Import: from any_llm.types.completion import ReasoningEffort
ReasoningEffort = Literal["none", "minimal", "low", "medium", "high", "xhigh", "auto"]The value "auto" (the default) maps to each provider’s own default reasoning level.
Internal Types
Section titled “Internal Types”CompletionParams
Section titled “CompletionParams”Normalized parameters for chat completions, used internally to pass structured parameters from the public API to provider implementations.
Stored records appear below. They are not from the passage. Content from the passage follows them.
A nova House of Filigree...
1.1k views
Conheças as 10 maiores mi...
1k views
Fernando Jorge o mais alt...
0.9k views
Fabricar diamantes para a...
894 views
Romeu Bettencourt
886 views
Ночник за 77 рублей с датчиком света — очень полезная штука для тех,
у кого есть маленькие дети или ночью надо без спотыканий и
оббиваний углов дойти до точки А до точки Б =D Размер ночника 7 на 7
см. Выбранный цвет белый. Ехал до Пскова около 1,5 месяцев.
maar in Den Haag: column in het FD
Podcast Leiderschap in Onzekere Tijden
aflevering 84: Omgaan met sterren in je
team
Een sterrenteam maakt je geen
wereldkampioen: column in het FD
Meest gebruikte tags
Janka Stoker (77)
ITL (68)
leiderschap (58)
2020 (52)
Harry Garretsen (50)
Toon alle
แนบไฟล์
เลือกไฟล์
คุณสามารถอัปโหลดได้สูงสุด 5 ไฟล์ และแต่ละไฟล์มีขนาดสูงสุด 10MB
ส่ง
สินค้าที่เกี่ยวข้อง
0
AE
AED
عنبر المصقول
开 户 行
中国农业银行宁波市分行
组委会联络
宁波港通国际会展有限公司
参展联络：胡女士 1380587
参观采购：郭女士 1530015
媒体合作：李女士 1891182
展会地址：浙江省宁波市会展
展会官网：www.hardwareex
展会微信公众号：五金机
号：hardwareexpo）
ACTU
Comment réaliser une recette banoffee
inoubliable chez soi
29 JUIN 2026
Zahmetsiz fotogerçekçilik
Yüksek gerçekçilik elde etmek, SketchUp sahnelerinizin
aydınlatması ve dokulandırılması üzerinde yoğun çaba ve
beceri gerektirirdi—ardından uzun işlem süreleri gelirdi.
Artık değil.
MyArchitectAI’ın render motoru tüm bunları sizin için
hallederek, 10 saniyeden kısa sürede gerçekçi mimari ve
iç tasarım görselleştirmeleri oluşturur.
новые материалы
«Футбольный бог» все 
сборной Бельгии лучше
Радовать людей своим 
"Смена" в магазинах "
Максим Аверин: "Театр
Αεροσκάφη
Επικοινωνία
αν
Import: from any_llm.types.completion import CompletionParams
| Field | Type | Description |
|---|---|---|
model_id | str | Model identifier (e.g., ‘mistral-small-latest’) |
messages | list[dict[str, Any]] | List of messages for the conversation |
tools | list[dict[str, Any] | Any] | None | List of tools for tool calling. Should be converted to OpenAI tool format dicts |
tool_choice | str | dict[str, Any] | None | Controls which tools the model can call |
temperature | float | None | Controls randomness in the response (0.0 to 2.0) |
top_p | float | None | Controls diversity via nucleus sampling (0.0 to 1.0) |
max_tokens | int | None | Maximum number of tokens to generate |
response_format | dict[str, Any] | type | None | Format specification for the response. Accepts Pydantic BaseModel subclasses, dataclass types, or dicts. |
stream | bool | None | Whether to stream the response |
n | int | None | Number of completions to generate |
stop | str | list[str] | None | Stop sequences for generation |
presence_penalty | float | None | Penalize new tokens based on presence in text |
frequency_penalty | float | None | Penalize new tokens based on frequency in text |
seed | int | None | Random seed for reproducible results |
user | str | None | Unique identifier for the end user |
parallel_tool_calls | bool | None | Whether to allow parallel tool calls |
logprobs | bool | None | Include token-level log probabilities in the response |
top_logprobs | int | None | Number of top alternatives to return when logprobs are requested |
logit_bias | dict[str, float] | None | Bias the likelihood of specified tokens during generation |
stream_options | dict[str, Any] | None | Additional options controlling streaming behavior |
max_completion_tokens | int | None | Maximum number of tokens for the completion (provider-dependent) |
reasoning_effort | Literal['none', 'minimal', 'low', 'medium', 'high', 'xhigh', 'auto'] | None |
Additional Re-exports
Section titled “Additional Re-exports”The following types are also available from any_llm.types.completion:
| Type | Origin | Description |
|---|---|---|
CompletionUsage | openai.types.CompletionUsage | Token usage counts. |
Function | openai.types.chat | Function definition within a tool call. |
Embedding | openai.types.Embedding | Single embedding vector with index. |
ChoiceDeltaToolCall | openai.types.chat | Tool call delta in streaming chunks. |
For full field-level documentation of the base OpenAI types, see the OpenAI Python SDK reference.